─── THE DATA ───

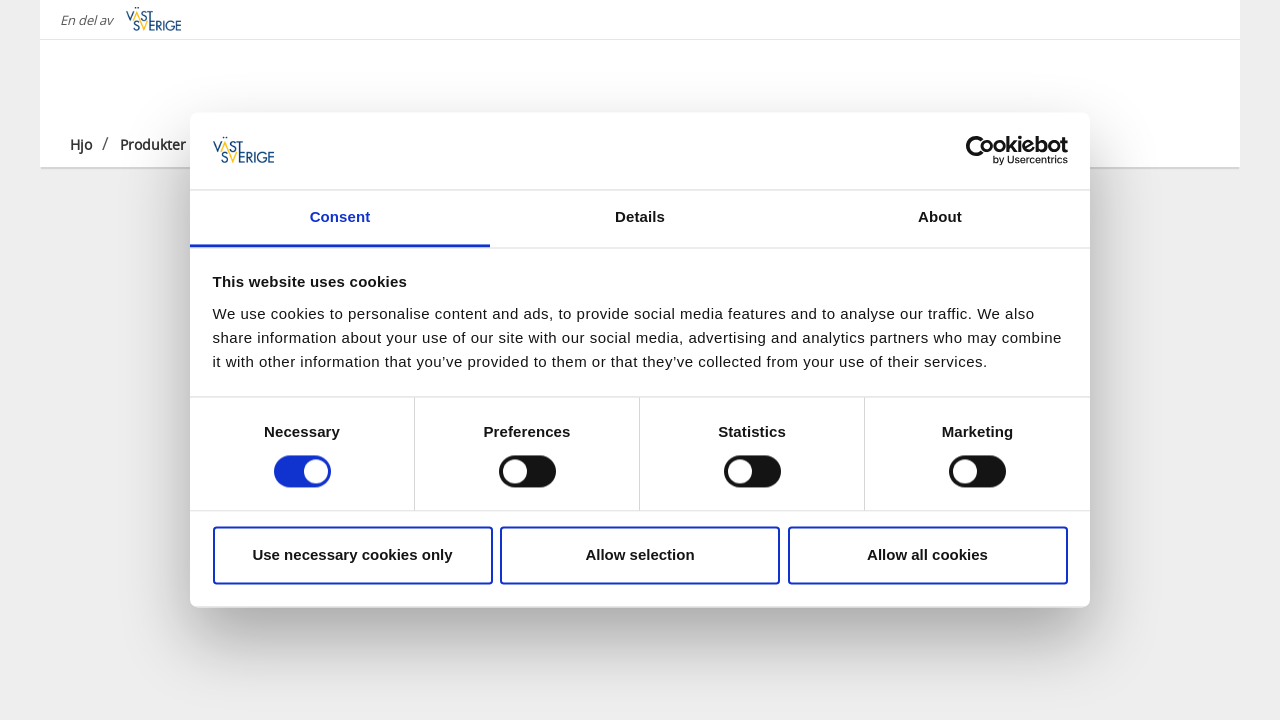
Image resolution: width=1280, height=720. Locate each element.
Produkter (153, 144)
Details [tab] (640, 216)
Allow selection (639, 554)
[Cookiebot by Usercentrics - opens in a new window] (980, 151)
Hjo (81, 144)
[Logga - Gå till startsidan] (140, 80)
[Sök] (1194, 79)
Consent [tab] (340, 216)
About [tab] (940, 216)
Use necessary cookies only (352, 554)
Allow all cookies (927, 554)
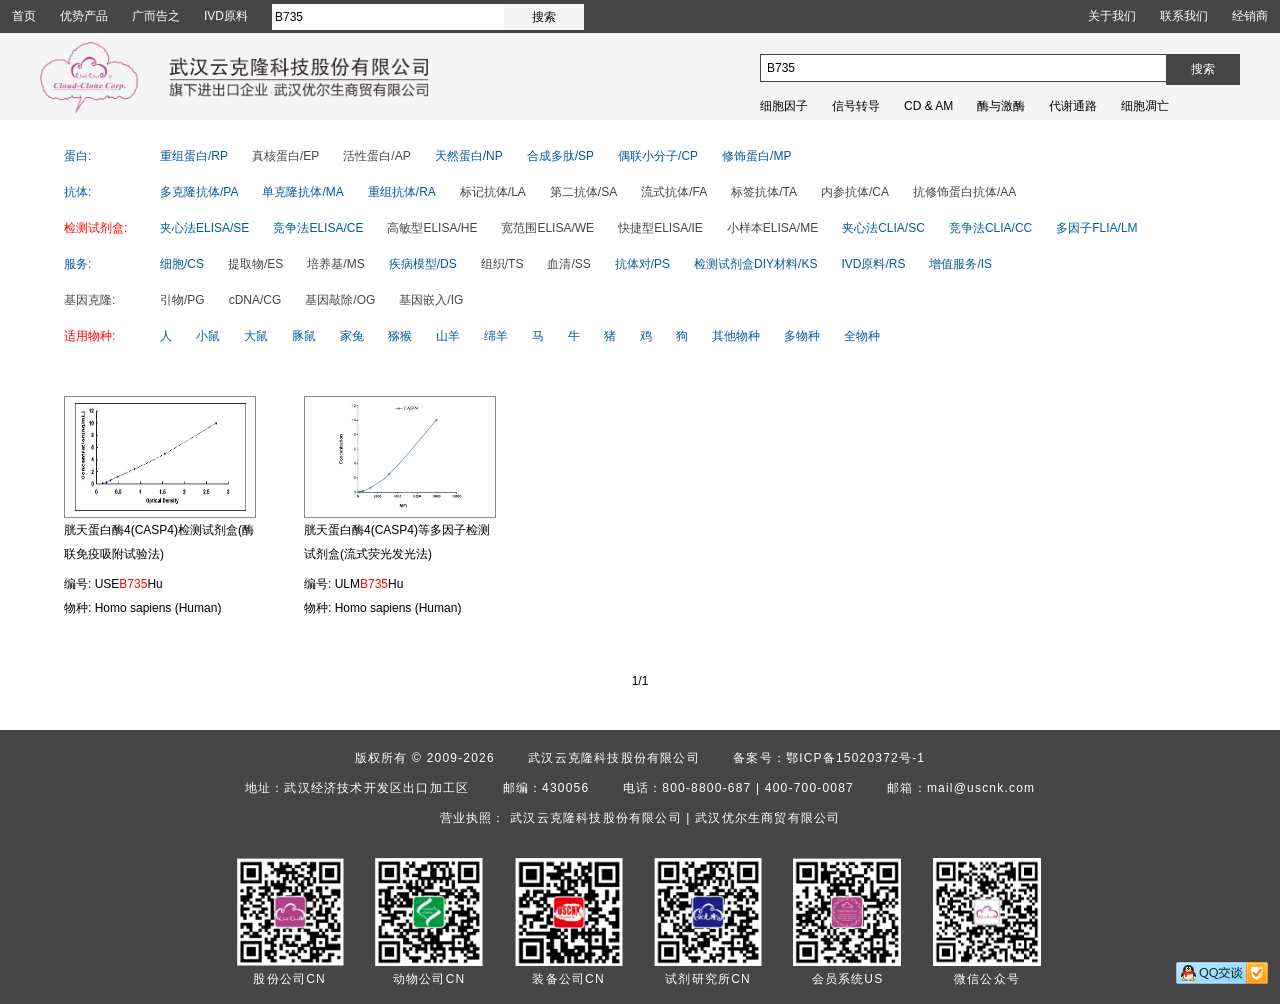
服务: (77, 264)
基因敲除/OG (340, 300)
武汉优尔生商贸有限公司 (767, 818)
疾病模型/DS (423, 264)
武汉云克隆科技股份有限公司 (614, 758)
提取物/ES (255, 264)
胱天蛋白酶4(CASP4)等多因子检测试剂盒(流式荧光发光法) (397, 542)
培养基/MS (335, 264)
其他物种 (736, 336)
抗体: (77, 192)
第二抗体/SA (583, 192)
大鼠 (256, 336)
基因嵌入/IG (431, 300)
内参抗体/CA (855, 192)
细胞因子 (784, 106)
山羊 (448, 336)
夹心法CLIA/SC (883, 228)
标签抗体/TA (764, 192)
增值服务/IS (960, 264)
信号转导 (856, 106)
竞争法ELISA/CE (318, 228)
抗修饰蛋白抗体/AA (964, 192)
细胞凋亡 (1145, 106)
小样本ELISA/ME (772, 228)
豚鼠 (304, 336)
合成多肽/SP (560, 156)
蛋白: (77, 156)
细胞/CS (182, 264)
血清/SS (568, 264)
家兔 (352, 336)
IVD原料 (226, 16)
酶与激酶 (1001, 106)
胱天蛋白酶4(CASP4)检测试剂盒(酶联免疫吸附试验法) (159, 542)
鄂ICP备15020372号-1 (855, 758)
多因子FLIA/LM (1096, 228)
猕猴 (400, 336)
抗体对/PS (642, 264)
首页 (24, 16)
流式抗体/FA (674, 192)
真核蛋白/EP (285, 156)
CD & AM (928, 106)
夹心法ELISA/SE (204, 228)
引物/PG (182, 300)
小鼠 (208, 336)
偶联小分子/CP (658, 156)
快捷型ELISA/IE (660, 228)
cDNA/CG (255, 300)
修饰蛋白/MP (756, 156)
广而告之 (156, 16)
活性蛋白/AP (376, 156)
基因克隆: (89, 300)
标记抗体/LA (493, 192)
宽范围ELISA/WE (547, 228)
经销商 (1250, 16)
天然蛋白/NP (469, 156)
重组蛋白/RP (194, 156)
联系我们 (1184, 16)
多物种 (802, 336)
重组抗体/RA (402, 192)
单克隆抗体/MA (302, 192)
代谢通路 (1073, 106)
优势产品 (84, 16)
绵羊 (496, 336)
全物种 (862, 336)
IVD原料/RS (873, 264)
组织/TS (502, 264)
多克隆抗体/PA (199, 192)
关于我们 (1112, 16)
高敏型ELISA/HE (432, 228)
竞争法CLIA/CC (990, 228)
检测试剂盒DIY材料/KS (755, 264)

───
─── THE DATA ───

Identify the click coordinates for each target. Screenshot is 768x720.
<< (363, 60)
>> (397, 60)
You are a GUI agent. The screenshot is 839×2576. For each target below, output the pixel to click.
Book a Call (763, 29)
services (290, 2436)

───

▸ **ASSIGNMENT**:
Begin at the line above that has "血清/SS (568, 264)" and stop after the line that has "检测试剂盒DIY材料/KS (755, 264)", copying each line exactly and adding nothing else.

▸ **WRITTEN SOLUTION**:
血清/SS (568, 264)
家兔 (352, 336)
IVD原料 (226, 16)
酶与激酶 (1001, 106)
胱天蛋白酶4(CASP4)检测试剂盒(酶联免疫吸附试验法) (159, 542)
鄂ICP备15020372号-1 (855, 758)
多因子FLIA/LM (1096, 228)
猕猴 (400, 336)
抗体对/PS (642, 264)
首页 (24, 16)
流式抗体/FA (674, 192)
真核蛋白/EP (285, 156)
CD & AM (928, 106)
夹心法ELISA/SE (204, 228)
引物/PG (182, 300)
小鼠 (208, 336)
偶联小分子/CP (658, 156)
快捷型ELISA/IE (660, 228)
cDNA/CG (255, 300)
修饰蛋白/MP (756, 156)
广而告之 (156, 16)
活性蛋白/AP (376, 156)
基因克隆: (89, 300)
标记抗体/LA (493, 192)
宽范围ELISA/WE (547, 228)
经销商 (1250, 16)
天然蛋白/NP (469, 156)
重组蛋白/RP (194, 156)
联系我们 (1184, 16)
多物种 (802, 336)
重组抗体/RA (402, 192)
单克隆抗体/MA (302, 192)
代谢通路 (1073, 106)
优势产品 (84, 16)
绵羊 (496, 336)
全物种 (862, 336)
IVD原料/RS (873, 264)
组织/TS (502, 264)
多克隆抗体/PA (199, 192)
关于我们 (1112, 16)
高敏型ELISA/HE (432, 228)
竞争法CLIA/CC (990, 228)
检测试剂盒DIY材料/KS (755, 264)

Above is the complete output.